- [Problem description]
What lines in the data hold the string "template"? Show them.

[Stored data entries]
● ● ● ● ●
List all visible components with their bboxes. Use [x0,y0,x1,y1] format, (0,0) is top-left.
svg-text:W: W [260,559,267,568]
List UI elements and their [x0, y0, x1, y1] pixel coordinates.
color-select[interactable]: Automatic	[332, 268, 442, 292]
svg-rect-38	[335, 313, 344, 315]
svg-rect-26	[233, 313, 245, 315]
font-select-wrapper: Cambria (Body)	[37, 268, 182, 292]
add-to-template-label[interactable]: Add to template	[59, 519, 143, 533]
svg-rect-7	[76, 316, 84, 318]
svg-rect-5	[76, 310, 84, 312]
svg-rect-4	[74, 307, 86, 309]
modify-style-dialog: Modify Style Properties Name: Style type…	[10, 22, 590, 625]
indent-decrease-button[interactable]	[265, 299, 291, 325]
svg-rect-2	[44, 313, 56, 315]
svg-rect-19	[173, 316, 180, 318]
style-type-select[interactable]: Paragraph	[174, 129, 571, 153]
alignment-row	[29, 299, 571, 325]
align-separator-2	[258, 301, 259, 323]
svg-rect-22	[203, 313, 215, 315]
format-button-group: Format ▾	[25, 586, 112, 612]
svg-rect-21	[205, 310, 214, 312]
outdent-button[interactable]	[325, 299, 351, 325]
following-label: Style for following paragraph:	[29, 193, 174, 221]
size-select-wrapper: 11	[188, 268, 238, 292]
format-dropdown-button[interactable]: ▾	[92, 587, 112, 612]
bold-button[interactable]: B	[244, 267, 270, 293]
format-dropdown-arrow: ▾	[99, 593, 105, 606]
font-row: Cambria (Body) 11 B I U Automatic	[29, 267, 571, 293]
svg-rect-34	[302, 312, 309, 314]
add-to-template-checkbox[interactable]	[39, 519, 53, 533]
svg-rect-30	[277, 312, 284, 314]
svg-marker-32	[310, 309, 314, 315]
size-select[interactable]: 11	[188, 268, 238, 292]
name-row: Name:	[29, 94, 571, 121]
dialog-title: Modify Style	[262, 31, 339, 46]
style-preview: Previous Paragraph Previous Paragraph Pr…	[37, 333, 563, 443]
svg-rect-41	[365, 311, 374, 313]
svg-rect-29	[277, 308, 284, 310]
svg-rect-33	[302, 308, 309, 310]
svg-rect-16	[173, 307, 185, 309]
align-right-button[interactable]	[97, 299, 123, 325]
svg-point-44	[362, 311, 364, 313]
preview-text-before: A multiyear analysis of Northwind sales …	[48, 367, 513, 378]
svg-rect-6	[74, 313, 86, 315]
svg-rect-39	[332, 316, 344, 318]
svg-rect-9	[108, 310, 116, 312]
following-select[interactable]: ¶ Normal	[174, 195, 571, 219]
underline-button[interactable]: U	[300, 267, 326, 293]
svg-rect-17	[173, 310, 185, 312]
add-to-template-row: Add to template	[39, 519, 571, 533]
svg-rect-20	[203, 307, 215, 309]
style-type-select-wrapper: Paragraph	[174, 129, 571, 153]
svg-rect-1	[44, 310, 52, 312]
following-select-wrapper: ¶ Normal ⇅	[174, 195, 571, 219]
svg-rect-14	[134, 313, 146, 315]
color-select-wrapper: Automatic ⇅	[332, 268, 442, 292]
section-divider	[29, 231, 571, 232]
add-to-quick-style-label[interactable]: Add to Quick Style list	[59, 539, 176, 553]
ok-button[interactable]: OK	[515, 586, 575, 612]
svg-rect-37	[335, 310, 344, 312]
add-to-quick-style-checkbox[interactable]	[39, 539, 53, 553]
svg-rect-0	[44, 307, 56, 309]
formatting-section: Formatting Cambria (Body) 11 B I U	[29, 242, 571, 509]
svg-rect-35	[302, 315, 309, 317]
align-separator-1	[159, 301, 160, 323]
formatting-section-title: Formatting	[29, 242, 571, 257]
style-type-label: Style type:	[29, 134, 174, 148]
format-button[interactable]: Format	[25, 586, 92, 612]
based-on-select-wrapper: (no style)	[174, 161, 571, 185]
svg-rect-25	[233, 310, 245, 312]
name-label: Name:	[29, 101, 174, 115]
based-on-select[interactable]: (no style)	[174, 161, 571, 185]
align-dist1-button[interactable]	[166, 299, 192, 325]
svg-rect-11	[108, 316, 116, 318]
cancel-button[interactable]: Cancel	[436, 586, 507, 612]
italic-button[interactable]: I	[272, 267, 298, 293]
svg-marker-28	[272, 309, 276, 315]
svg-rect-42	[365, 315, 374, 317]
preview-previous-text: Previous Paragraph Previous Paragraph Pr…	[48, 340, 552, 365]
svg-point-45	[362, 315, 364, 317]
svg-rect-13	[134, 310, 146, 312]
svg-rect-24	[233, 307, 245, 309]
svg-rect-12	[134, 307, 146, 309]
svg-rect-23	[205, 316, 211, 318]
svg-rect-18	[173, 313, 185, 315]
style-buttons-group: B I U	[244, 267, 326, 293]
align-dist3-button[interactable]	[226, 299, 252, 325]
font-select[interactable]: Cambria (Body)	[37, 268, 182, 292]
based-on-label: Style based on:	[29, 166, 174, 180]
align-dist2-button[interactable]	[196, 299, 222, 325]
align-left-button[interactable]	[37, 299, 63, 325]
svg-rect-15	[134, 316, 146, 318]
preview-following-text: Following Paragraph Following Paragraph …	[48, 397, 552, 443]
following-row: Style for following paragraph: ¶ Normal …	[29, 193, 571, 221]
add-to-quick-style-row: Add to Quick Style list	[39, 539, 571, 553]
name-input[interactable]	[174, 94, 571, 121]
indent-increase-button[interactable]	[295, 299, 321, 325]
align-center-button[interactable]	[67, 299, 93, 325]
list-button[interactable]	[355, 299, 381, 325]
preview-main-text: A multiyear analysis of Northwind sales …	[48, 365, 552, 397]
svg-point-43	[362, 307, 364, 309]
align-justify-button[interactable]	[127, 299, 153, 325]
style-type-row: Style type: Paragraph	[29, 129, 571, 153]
● ● ● ● ●
- [Response box]
add-to-template-label[interactable]: Add to template	[59, 519, 143, 533]
add-to-template-checkbox[interactable]	[39, 519, 53, 533]
add-to-template-row: Add to template	[39, 519, 571, 533]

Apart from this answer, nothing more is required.